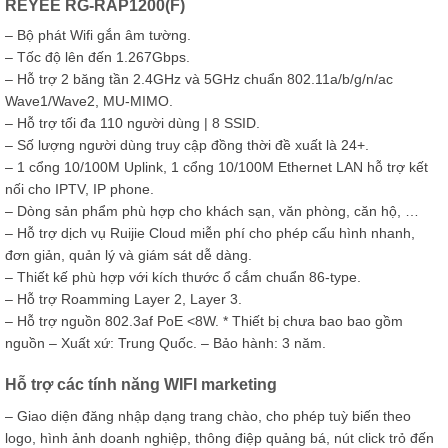
REYEE RG-RAP1200(F)
– Bộ phát Wifi gắn âm tường.
– Tốc độ lên đến 1.267Gbps.
– Hỗ trợ 2 băng tần 2.4GHz và 5GHz chuẩn 802.11a/b/g/n/ac
Wave1/Wave2, MU-MIMO.
– Hỗ trợ tối đa 110 người dùng | 8 SSID.
– Số lượng người dùng truy cập đồng thời đề xuất là 24+.
– 1 cổng 10/100M Uplink, 1 cổng 10/100M Ethernet LAN hỗ trợ kết
nối cho IPTV, IP phone.
– Dòng sản phẩm phù hợp cho khách sạn, văn phòng, căn hộ, …
– Hỗ trợ dịch vụ Ruijie Cloud miễn phí cho phép cấu hình nhanh,
đơn giản, quản lý và giám sát dễ dàng.
– Thiết kế phù hợp với kích thước ổ cắm chuẩn 86-type.
– Hỗ trợ Roamming Layer 2, Layer 3.
– Hỗ trợ nguồn 802.3af PoE <8W. * Thiết bị chưa bao bao gồm
nguồn – Xuất xứ: Trung Quốc. – Bảo hành: 3 năm.
Hỗ trợ các tính năng WIFI marketing
– Giao diện đăng nhập dạng trang chào, cho phép tuỳ biến theo
logo, hình ảnh doanh nghiệp, thông điệp quảng bá, nút click trỏ đến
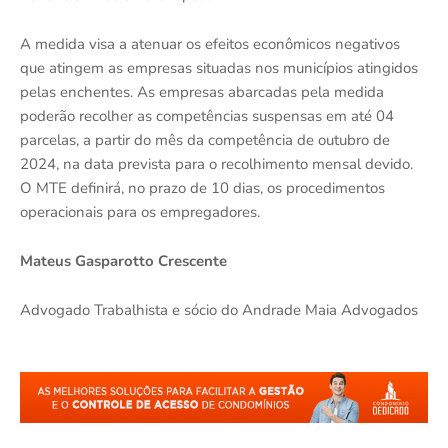
A medida visa a atenuar os efeitos econômicos negativos
que atingem as empresas situadas nos municípios atingidos
pelas enchentes. As empresas abarcadas pela medida
poderão recolher as competências suspensas em até 04
parcelas, a partir do mês da competência de outubro de
2024, na data prevista para o recolhimento mensal devido.
O MTE definirá, no prazo de 10 dias, os procedimentos
operacionais para os empregadores.
Mateus Gasparotto Crescente
Advogado Trabalhista e sócio do Andrade Maia Advogados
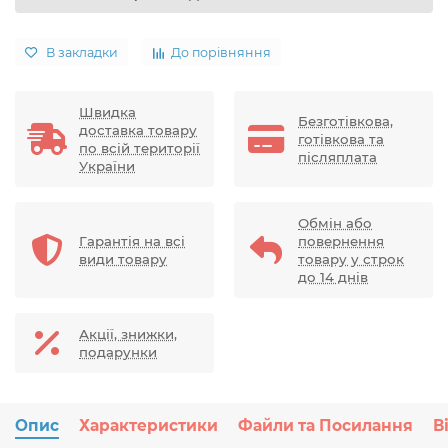
В закладки
До порівняння
Швидка
Безготівкова,
доставка товару
готівкова та
по всій території
післяплата
України
Обмін або
Гарантія на всі
повернення
види товару
товару у строк
до 14 днів
Акції, знижки,
подарунки
Опис
Характеристики
Файли та Посилання
В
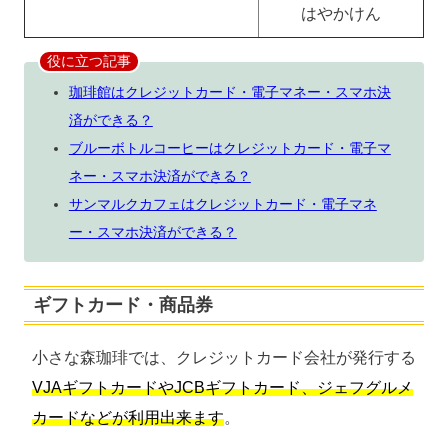
はやかけん
役に立つ記事
珈琲館はクレジットカード・電子マネー・スマホ決
済ができる？
ブルーボトルコーヒーはクレジットカード・電子マ
ネー・スマホ決済ができる？
サンマルクカフェはクレジットカード・電子マネ
ー・スマホ決済ができる？
ギフトカード・商品券
小さな森珈琲では、クレジットカード会社が発行する
VJAギフトカードやJCBギフトカード、ジェフグルメ
カードなどが利用出来ます
。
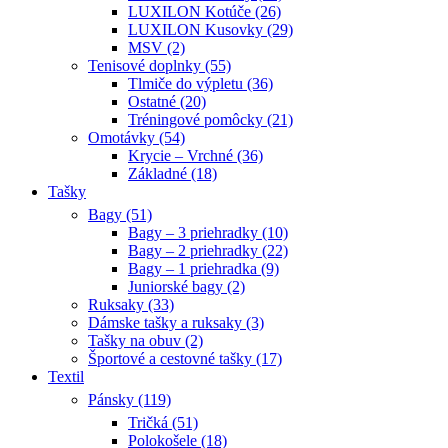
LUXILON Kotúče (26)
LUXILON Kusovky (29)
MSV (2)
Tenisové doplnky (55)
Tlmiče do výpletu (36)
Ostatné (20)
Tréningové pomôcky (21)
Omotávky (54)
Krycie – Vrchné (36)
Základné (18)
Tašky
Bagy (51)
Bagy – 3 priehradky (10)
Bagy – 2 priehradky (22)
Bagy – 1 priehradka (9)
Juniorské bagy (2)
Ruksaky (33)
Dámske tašky a ruksaky (3)
Tašky na obuv (2)
Športové a cestovné tašky (17)
Textil
Pánsky (119)
Tričká (51)
Polokošele (18)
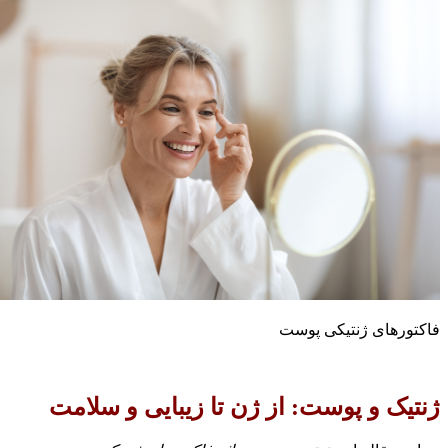
اکتورهای ژنتیکی پوست
نتیک و پوست: از ژن تا زیبایی و سلامت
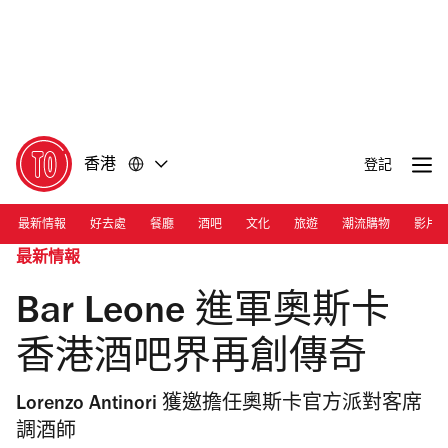
前
前
往
往
內
頁
容
尾
香港
登記
最新情報
好去處
餐廳
酒吧
文化
旅遊
潮流購物
影片
最新情報
Bar Leone 進軍奧斯卡
香港酒吧界再創傳奇
Lorenzo Antinori 獲邀擔任奧斯卡官方派對客席
調酒師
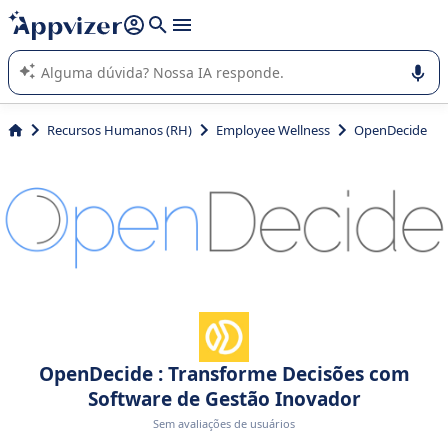
de nossa IA (várias linhas com
shift + enter
).
A IA do Appvizer o orienta no uso ou na seleção de software
SaaS para sua empresa.
Recursos Humanos (RH)
Employee Wellness
OpenDecide
OpenDecide : Transforme Decisões com
Software de Gestão Inovador
Sem avaliações de usuários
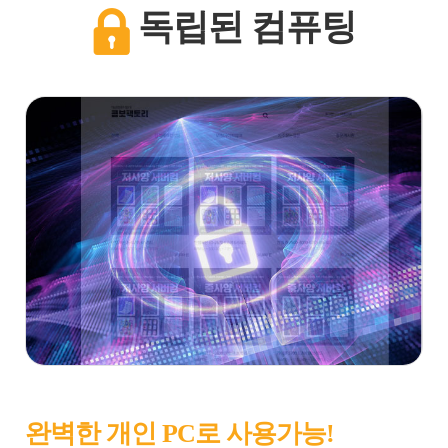
독립된 컴퓨팅
완벽한 개인 PC로 사용가능!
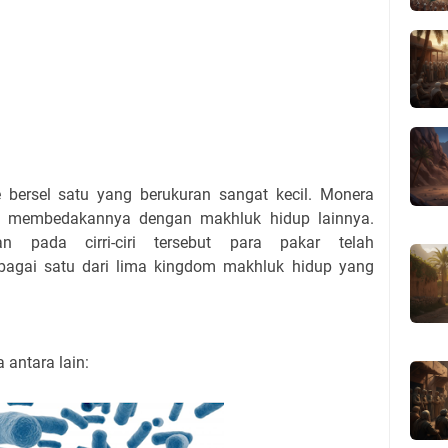
bersel satu yang berukuran sangat kecil. Monera
 yang membedakannya dengan makhluk hidup lainnya.
an pada cirri-ciri tersebut para pakar telah
bagai satu dari lima kingdom makhluk hidup yang
 antara lain:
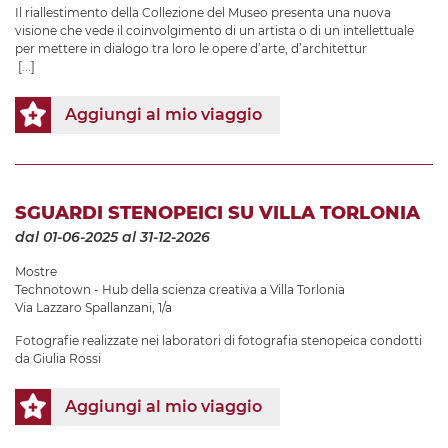
Il riallestimento della Collezione del Museo presenta una nuova
visione che vede il coinvolgimento di un artista o di un intellettuale
per mettere in dialogo tra loro le opere d’arte, d’architettur
[...]
Aggiungi al mio viaggio
SGUARDI STENOPEICI SU VILLA TORLONIA
dal 01-06-2025
al 31-12-2026
Mostre
Technotown - Hub della scienza creativa a Villa Torlonia
Via Lazzaro Spallanzani, 1/a
Fotografie realizzate nei laboratori di fotografia stenopeica condotti
da Giulia Rossi
Aggiungi al mio viaggio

________________________

_Instructions for the task_:
In case the records contain pictures, keep those out and repeat the rest exactly.

_Exercise output_:
REYEE RG-RAP1200(F)
– Bộ phát Wifi gắn âm tường.
– Tốc độ lên đến 1.267Gbps.
– Hỗ trợ 2 băng tần 2.4GHz và 5GHz chuẩn 802.11a/b/g/n/ac
Wave1/Wave2, MU-MIMO.
– Hỗ trợ tối đa 110 người dùng | 8 SSID.
– Số lượng người dùng truy cập đồng thời đề xuất là 24+.
– 1 cổng 10/100M Uplink, 1 cổng 10/100M Ethernet LAN hỗ trợ kết
nối cho IPTV, IP phone.
– Dòng sản phẩm phù hợp cho khách sạn, văn phòng, căn hộ, …
– Hỗ trợ dịch vụ Ruijie Cloud miễn phí cho phép cấu hình nhanh,
đơn giản, quản lý và giám sát dễ dàng.
– Thiết kế phù hợp với kích thước ổ cắm chuẩn 86-type.
– Hỗ trợ Roamming Layer 2, Layer 3.
– Hỗ trợ nguồn 802.3af PoE <8W. * Thiết bị chưa bao bao gồm
nguồn – Xuất xứ: Trung Quốc. – Bảo hành: 3 năm.
Hỗ trợ các tính năng WIFI marketing
– Giao diện đăng nhập dạng trang chào, cho phép tuỳ biến theo
logo, hình ảnh doanh nghiệp, thông điệp quảng bá, nút click trỏ đến
A medida visa a atenuar os efeitos econômicos negativos
que atingem as empresas situadas nos municípios atingidos
pelas enchentes. As empresas abarcadas pela medida
poderão recolher as competências suspensas em até 04
parcelas, a partir do mês da competência de outubro de
2024, na data prevista para o recolhimento mensal devido.
O MTE definirá, no prazo de 10 dias, os procedimentos
operacionais para os empregadores.
Mateus Gasparotto Crescente
Advogado Trabalhista e sócio do Andrade Maia Advogados
В закладки
До порівняння
Швидка
Безготівкова,
доставка товару
готівкова та
по всій території
післяплата
України
Обмін або
Гарантія на всі
повернення
види товару
товару у строк
до 14 днів
Акції, знижки,
подарунки
Опис
Характеристики
Файли та Посилання
В
はやかけん
役に立つ記事
珈琲館はクレジットカード・電子マネー・スマホ決
済ができる？
ブルーボトルコーヒーはクレジットカード・電子マ
ネー・スマホ決済ができる？
サンマルクカフェはクレジットカード・電子マネ
ー・スマホ決済ができる？
ギフトカード・商品券
小さな森珈琲では、クレジットカード会社が発行する
VJAギフトカードやJCBギフトカード、ジェフグルメ
カードなどが利用出来ます
。
LUXILON Kotúče (26)
LUXILON Kusovky (29)
MSV (2)
Tenisové doplnky (55)
Tlmiče do výpletu (36)
Ostatné (20)
Tréningové pomôcky (21)
Omotávky (54)
Krycie – Vrchné (36)
Základné (18)
Tašky
Bagy (51)
Bagy – 3 priehradky (10)
Bagy – 2 priehradky (22)
Bagy – 1 priehradka (9)
Juniorské bagy (2)
Ruksaky (33)
Dámske tašky a ruksaky (3)
Tašky na obuv (2)
Športové a cestovné tašky (17)
Textil
Pánsky (119)
Tričká (51)
Polokošele (18)
اکتورهای ژنتیکی پوست
نتیک و پوست: از ژن تا زیبایی و سلامت
前
前
往
往
內
頁
容
尾
香港
登記
最新情報
好去處
餐廳
酒吧
文化
旅遊
潮流購物
影片
最新情報
Bar Leone 進軍奧斯卡
香港酒吧界再創傳奇
Lorenzo Antinori 獲邀擔任奧斯卡官方派對客席
調酒師
de nossa IA (várias linhas com
shift + enter
).
A IA do Appvizer o orienta no uso ou na seleção de software
SaaS para sua empresa.
Recursos Humanos (RH)
Employee Wellness
OpenDecide
OpenDecide : Transforme Decisões com
Software de Gestão Inovador
Sem avaliações de usuários
독립된 컴퓨팅
완벽한 개인 PC로 사용가능!
bersel satu yang berukuran sangat kecil. Monera
 yang membedakannya dengan makhluk hidup lainnya.
an pada cirri-ciri tersebut para pakar telah
bagai satu dari lima kingdom makhluk hidup yang
 antara lain:
Il riallestimento della Collezione del Museo presenta una nuova
visione che vede il coinvolgimento di un artista o di un intellettuale
per mettere in dialogo tra loro le opere d’arte, d’architettur
[...]
Aggiungi al mio viaggio
SGUARDI STENOPEICI SU VILLA TORLONIA
dal 01-06-2025
al 31-12-2026
Mostre
Technotown - Hub della scienza creativa a Villa Torlonia
Via Lazzaro Spallanzani, 1/a
Fotografie realizzate nei laboratori di fotografia stenopeica condotti
da Giulia Rossi
Aggiungi al mio viaggio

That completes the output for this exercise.